What you will do: Output each record below exactly, leaving any picture out of the copy.

[Collected data]
================================
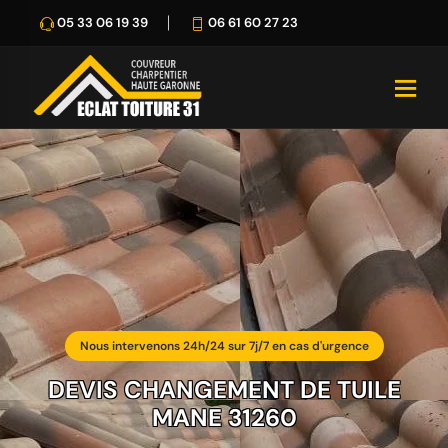
05 33 06 19 39
06 61 60 27 23
Nous intervenons 24h/24 sur 7j/7 en cas d'urgence
DEVIS CHANGEMENT DE TUILE
MANE 31260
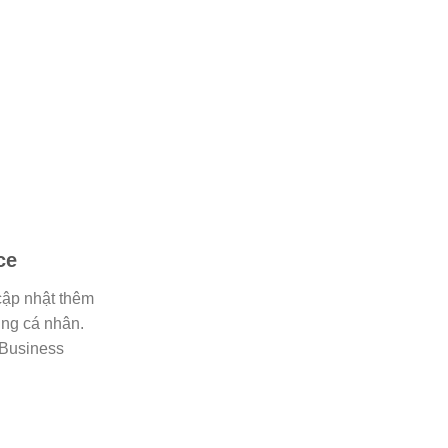
ce
cập nhật thêm
ng cá nhân.
 Business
================================
Reply to the exercise:
05 33 06 19 39
06 61 60 27 23
Nous intervenons 24h/24 sur 7j/7 en cas d'urgence
DEVIS CHANGEMENT DE TUILE
MANE 31260
ce
cập nhật thêm
ng cá nhân.
 Business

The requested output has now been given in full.